Autism & Developmental

Exploring Human-Companion Animal Interaction in Families of Children with Autism.

Carlisle et al. (2020) · Journal of autism and developmental disorders 2020
★ The Verdict

Parents who view their pet as helpful report less stress—ask about it and use it.

✓ Read this if BCBAs doing home or clinic sessions with autistic clients.
✗ Skip if Practitioners serving families without animals or allergies.

01Research in Context

01

What this study did

Payne et al. (2020) called 134 parents who have a child with autism. They asked how much the family pet helps the child and the parent. They also asked about parent stress, income, and type of pet.

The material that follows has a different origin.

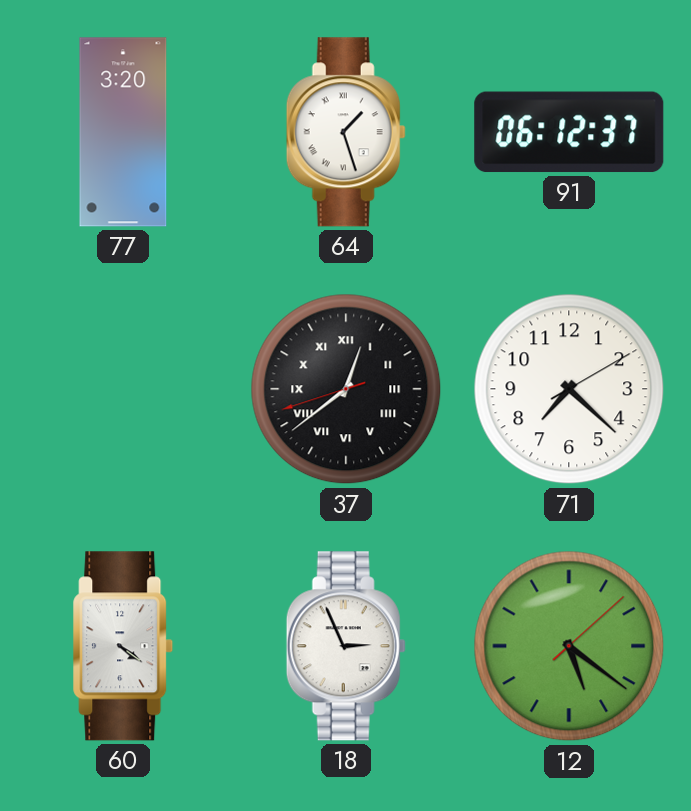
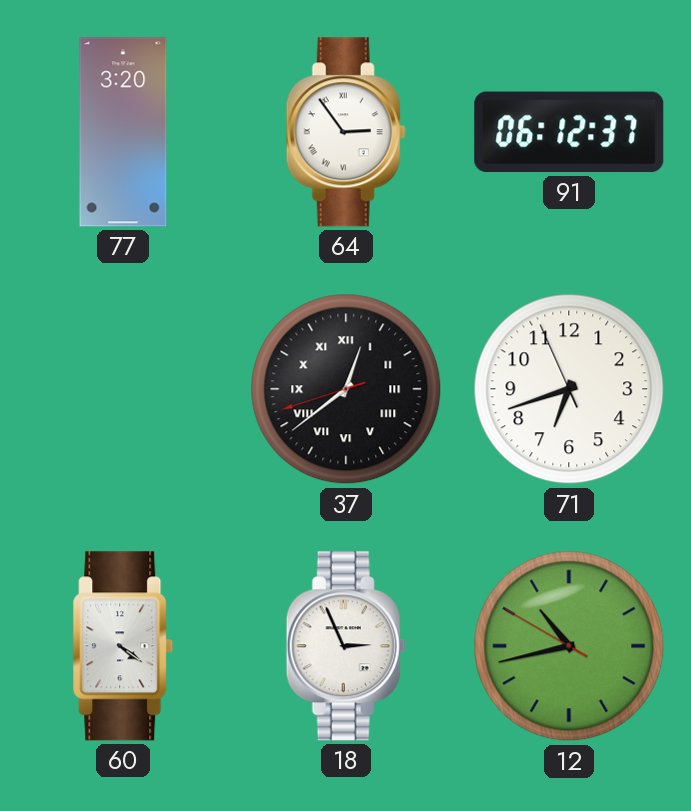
64: 1:27 -> 2:54
71: 7:22 -> 6:41
12: 5:21 -> 10:42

The team compared answers from dog owners, other-pet owners, and no-pet families. They checked if seeing the pet as helpful linked to lower stress.

02

What they found

Parents who said the pet helps a lot also reported the lowest stress. The link was strongest for low-income families and for families with dogs.

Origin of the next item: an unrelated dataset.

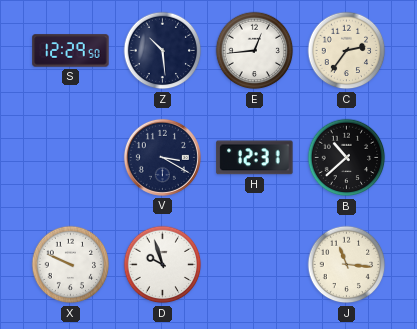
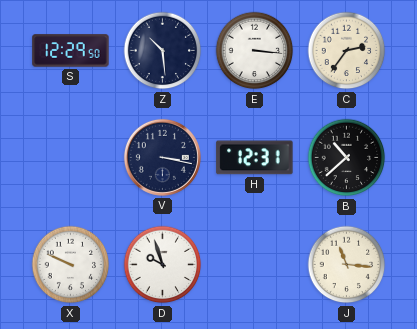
E: 12:44 -> 3:16
V: 3:20 -> 3:17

Families without pets showed no drop in stress. Simply owning an animal was not enough; the parent had to view the pet as helpful.

03

How this fits with other research

Lai et al. (2015) first showed that ASD parents feel more stress than typical parents. Payne et al. (2020) now adds that a trusted pet can soften that stress.

Loukus (2015) found dog-owning kids had slightly better social skills. The new study shifts the lens to parents and finds a stress buffer instead of a child skill gain.

Vidal et al. (2024) went beyond surveys and ran a real dog-therapy trial with kids who have FASD. They saw medium gains in behavior and social skills. Their trial extends K et al.’s survey hint that dogs can help, but shows you need planned sessions, not just a dog in the home.

04

Why it matters

Ask parents one extra question at intake: “Does your pet help you cope?” If they say yes, weave the pet into plans—let the dog be present during parent training or use feeding time as a built-in break. If they say no, or if they want a pet, link them to low-cost adoption groups. For low-income families, this tiny support may shave off a slice of daily stress, giving you a calmer teammate in home sessions.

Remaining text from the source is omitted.